PROVIDED RECORDS below:

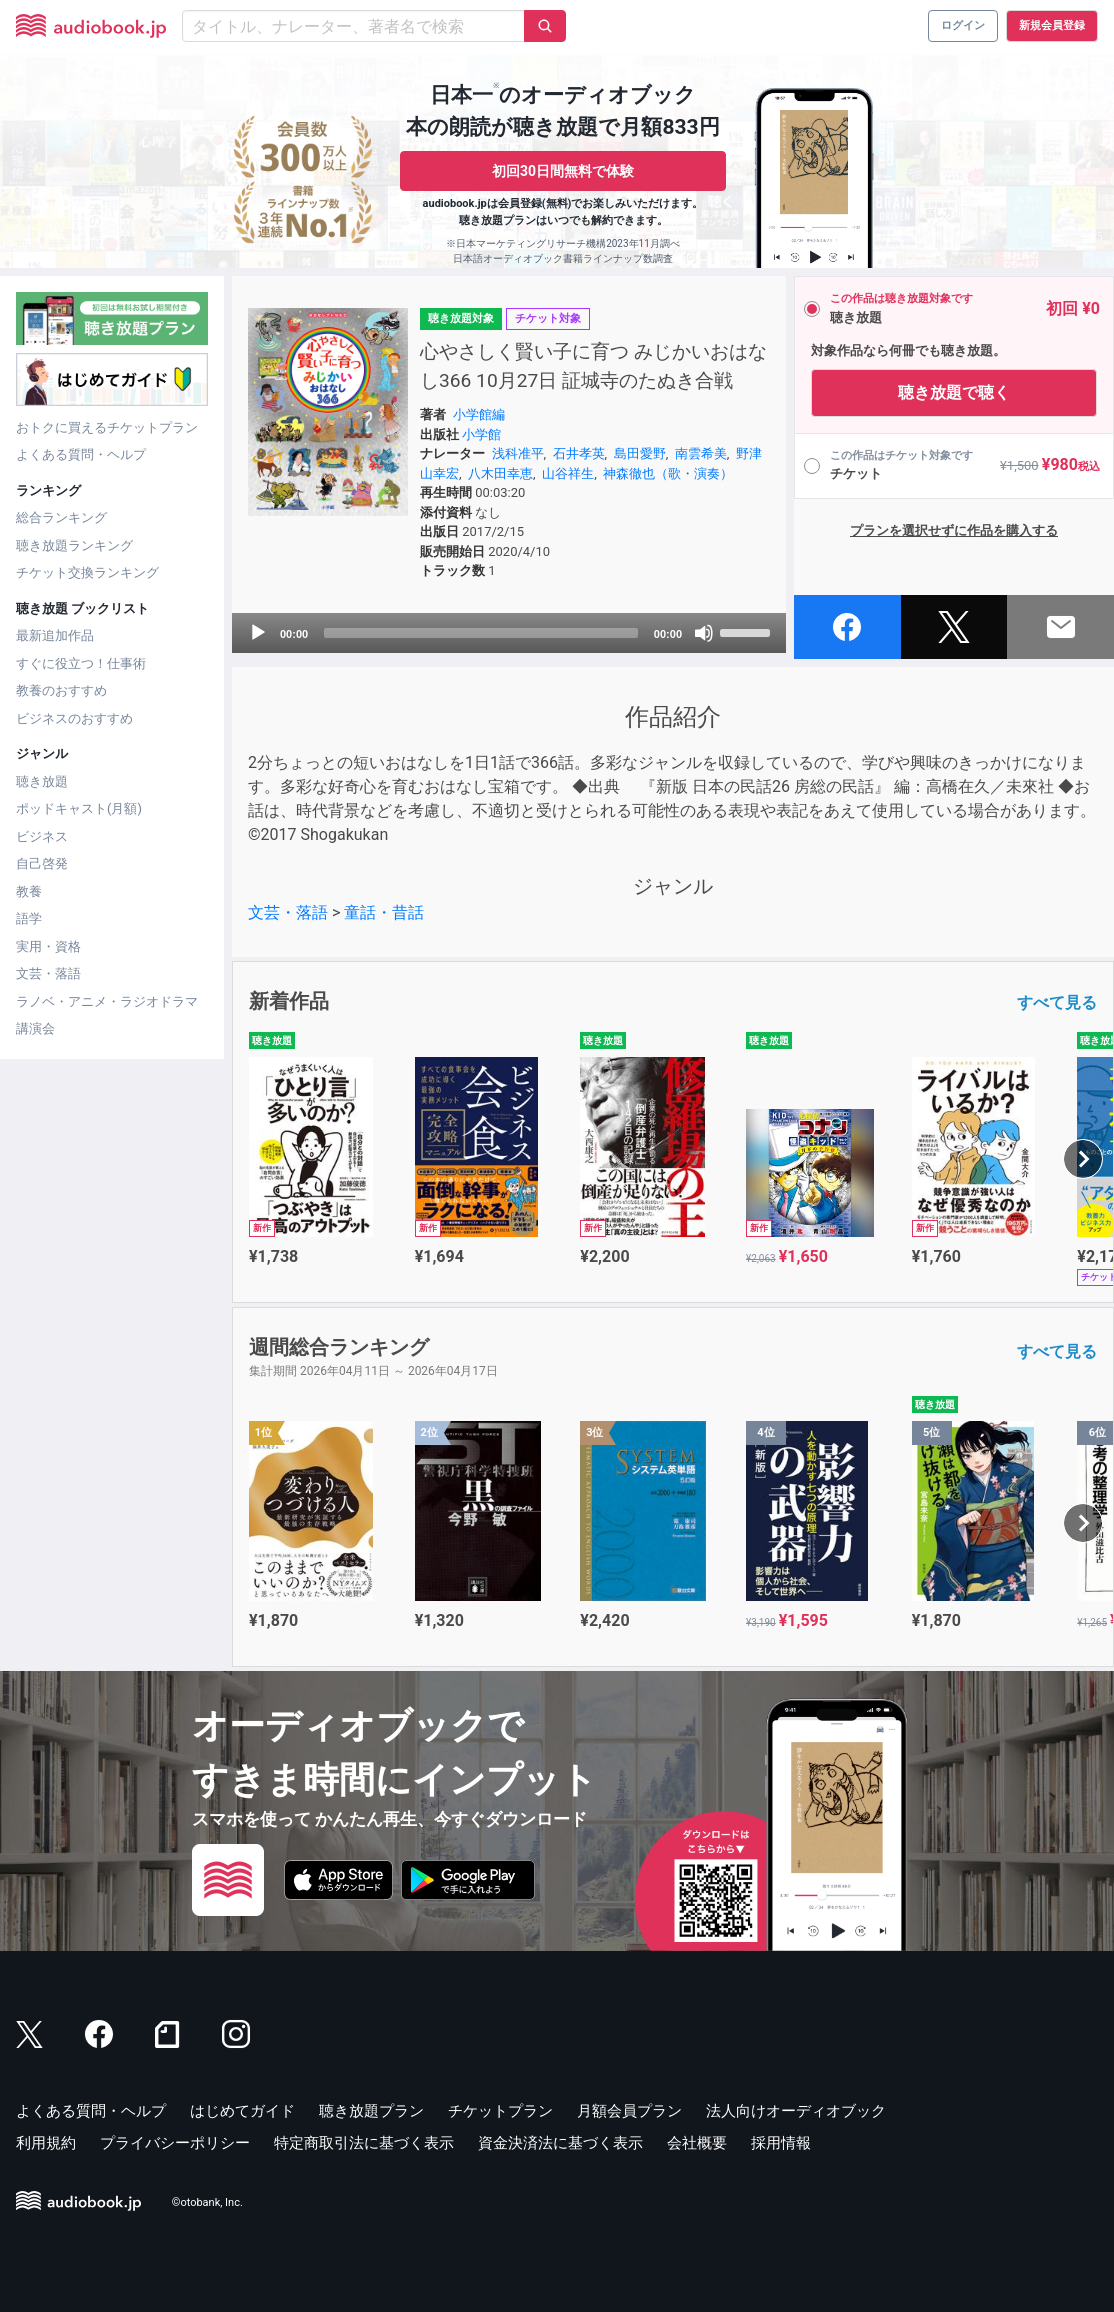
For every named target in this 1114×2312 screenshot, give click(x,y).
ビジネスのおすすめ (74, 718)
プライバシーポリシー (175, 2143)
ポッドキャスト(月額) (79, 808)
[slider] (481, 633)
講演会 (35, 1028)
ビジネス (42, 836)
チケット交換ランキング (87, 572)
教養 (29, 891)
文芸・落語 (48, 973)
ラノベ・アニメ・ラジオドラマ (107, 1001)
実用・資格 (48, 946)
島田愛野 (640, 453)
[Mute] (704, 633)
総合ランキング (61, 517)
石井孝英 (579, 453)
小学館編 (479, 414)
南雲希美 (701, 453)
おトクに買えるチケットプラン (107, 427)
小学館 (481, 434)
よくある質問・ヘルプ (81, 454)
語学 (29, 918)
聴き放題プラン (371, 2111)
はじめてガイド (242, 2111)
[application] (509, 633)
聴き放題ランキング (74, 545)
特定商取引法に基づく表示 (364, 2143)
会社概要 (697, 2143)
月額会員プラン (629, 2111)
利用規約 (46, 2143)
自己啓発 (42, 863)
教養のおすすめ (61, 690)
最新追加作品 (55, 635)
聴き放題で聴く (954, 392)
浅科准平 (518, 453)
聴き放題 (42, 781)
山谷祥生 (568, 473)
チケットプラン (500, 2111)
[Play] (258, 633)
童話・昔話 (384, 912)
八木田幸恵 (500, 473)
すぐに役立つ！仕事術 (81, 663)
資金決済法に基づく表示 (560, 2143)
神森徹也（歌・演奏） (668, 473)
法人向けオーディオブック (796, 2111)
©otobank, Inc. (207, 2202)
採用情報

End of PROVIDED RECORDS.

Among the entries above, find the line with "文芸・落語 (48, 973)" and the line with "特定商取引法に基づく表示 (364, 2143)"; give again exactly these two lines and all lines between them.

文芸・落語 (48, 973)
ラノベ・アニメ・ラジオドラマ (107, 1001)
実用・資格 (48, 946)
島田愛野 (640, 453)
[Mute] (704, 633)
総合ランキング (61, 517)
石井孝英 (579, 453)
小学館編 (479, 414)
南雲希美 (701, 453)
おトクに買えるチケットプラン (107, 427)
小学館 (481, 434)
よくある質問・ヘルプ (81, 454)
語学 (29, 918)
聴き放題プラン (371, 2111)
はじめてガイド (242, 2111)
[application] (509, 633)
聴き放題ランキング (74, 545)
特定商取引法に基づく表示 (364, 2143)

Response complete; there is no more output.